No senior Democrat echoed Mansfield’s 1973 declaration that, “The only way to face up to our responsibilities... is to cut the purse strings.”
During a debate between declared Democratic presidential contenders in New Hampshire on June 3, carried live on CNN, none of the front runners – Barack Obama, Hillary Clinton, John Edwards – advocated withdrawal from Iraq. Not one. The furthest any would go was to envision redeployment from combat to garrison duty, with “quick-reaction strikes” against “terrorists”. All supported the retention of tens of thousands of troops in Iraq for the indefinite future, with thousands more on stand-by in Kuwait and elsewhere in the Persian Gulf.
The question of impeaching Bush for his resort to criminality and attacks on civil liberties didn’t rate a mention during two hours-plus of debate.
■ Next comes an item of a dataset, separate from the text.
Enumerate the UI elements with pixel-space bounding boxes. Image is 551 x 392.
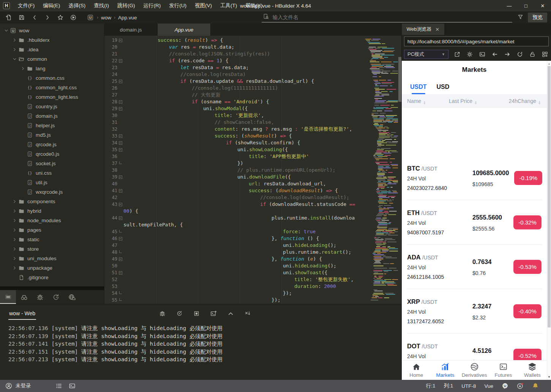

The role of the media, too, stands in contrast to the defence of civil liberties offered by mainstream outlets during the Nixon years. We can be certain there’s no re-make of “All the President’s Men” in development at the moment.
The NY Times had the gen on Bush’s NSA surveillance operation for a year before publishing. Senior executives have been frank in admitting that the reason they held off was that the White House had asked them to. They put the facts into print only upon learning that a Times staffer was about to reveal all in a book.
Even now, the major US newspapers, including the NY Times, and news agencies including Reuters and Associated Press, routinely refer to Bush “secretly authorising” the NSA’s activities, or “granting powers” to the agency, as if Bush actually possessed these powers and the only matter at issue was the advisability of using them as he did.
The same style is adopted by the BBC and RTÉ.
One of the roles of hotpress over the last 30 years has been to do what we can to hold power to account. It is a more vital role now than it was in the beginning.